Copérnico, por su parte, fingía no haberse dado cuenta de ello. Se empeñaba en discutir cuestiones de detalle y abrumaba a su in feliz discípulo con sus sarcasmos, con el objetivo de ganar algo de tiempo y retrasar puerilmente el momento fatal en el que habría de dar su imprimatur.

—¿Por qué firmas la dedicatoria con el nombre de Antínoo? ¿Es que Schöner es tu emperador Adriano y tú su efebo? Hace tiempo que he comprendido, caballero, que no amas a las mujeres. Peor para ti, no sabes lo que es bueno, y mejor para nosotros, que nos aprovechamos de lo que tú desdeñas. Con todo, respeto tus inclinaciones, sin compartirlas en lo más mínimo. Pero no me gustaría nada que ese «Antínoo» inoportuno me convirtiera en sospechoso de ser, no sólo tu «excelente maestro», como me haces el honor de llamarme, sino además tu amante vieja. La calumnia me ha salpicado en más de una ocasión, a lo largo de mi vida, y empiezo a estar cansado de ella.

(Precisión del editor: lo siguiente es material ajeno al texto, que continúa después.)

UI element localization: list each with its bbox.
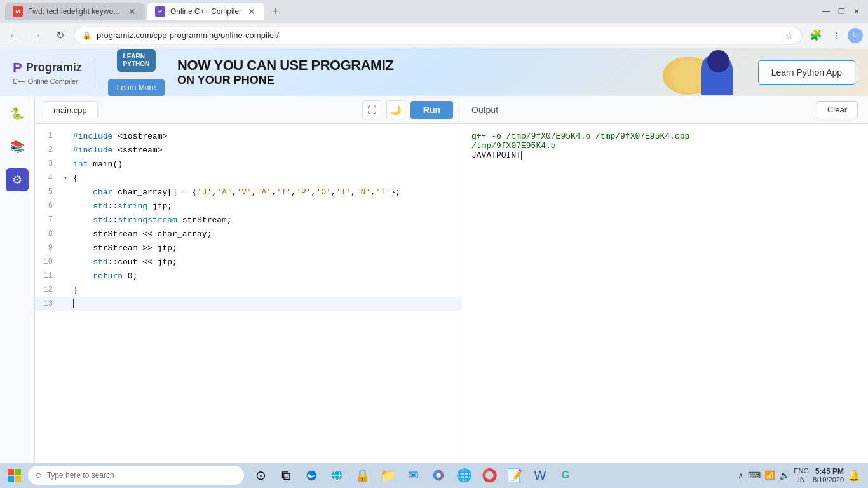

Rheticus hubo de morderse los labios hasta hacerse sangre, para retenerse y no saltar al cuello de aquel viejo odioso. Por fin respondió, con voz temblorosa:

—No se alude aquí ni a Adriano ni a su favorito. El Antínoo que evoco era el mejor y más fiel discípulo de Platón. Como yo me enorgullezco de ser el suyo.

Copérnico hizo un gesto con la mano para indicar que el asunto carecía de importancia. Ése fue su único imprimatur, y después se desinteresó de la cuestión. Rheticus quería dar a imprimir su
Primera exposición
en el taller de Wittenberg que había editado antes las
Noventa y cinco tesis
de Lutero. Giese la convenció de que no lo hiciera: aunque Melanchthon diera su aprobación, sería Roma entonces la que sospechara de las simpatías religiosas del canónigo de Frauenburg, que corría el riesgo de perder la amistad y el apoyo del Papa. Así pues, el obispo convenció al caballero de que editara la obra en la imprenta de Danzig. Después de todo, argumentó, mostrar que las imprentas prusianas eran por lo menos tan buenas como las demás ¿no era abundar con un ejemplo en el elogio final de la obra?

Lo que Giese se guardó de comunicar a Rheticus era que él mismo había contribuido generosamente a la fundación de aquel taller, y que ahora percibía los dividendos.

A partir de ese momento, las cosas fueron muy deprisa. Mientras Copérnico volvía a recluirse en su torre y Giese en su palacio episcopal, Rheticus se puso en campaña y recorrió en todas las direcciones los grandes caminos prusianos. Acudió primero a Danzig, donde fue alojado por el burgrave, amigo de Giese y admirador de Copérnico, y allí negoció con el único impresor de aquel gran puerto, que le confesó, en confianza, que seguía profesando a Lutero en secreto, y le ofreció encargarse gratuitamente de la impresión separada de cinco ejemplares de los dos primeros cuadernos. Para obtener más ventajas de él, Rheticus le contó que su padre era judío, seguro de que el del otro lo era también. Lo era. Pero el autor de la
Primera exposición
no se atrevió a buscar con el artesano más puntos en común que los religiosos o los relativos a la adhesión de ambos al heliocentrismo: el impresor era un prudente y virtuoso padre de familia. Cuando salieron de la imprenta los tirajes separados, Rheticus envió dos de ellos a Nuremberg para Schöner, uno a Montpellier para Gasser y uno a Wittenberg para Melanchthon. Luego ordenó a Heinrich Zell que vigilara la buena marcha de la impresión del resto. Al menos en aquello podía confiar en él. Colocó entonces en sus alforjas los restantes escritos, así como el mapa de todas las Prusias admirablemente trazado por su ayudante, y marchó hacia el este para difundir el pensamiento copernicano.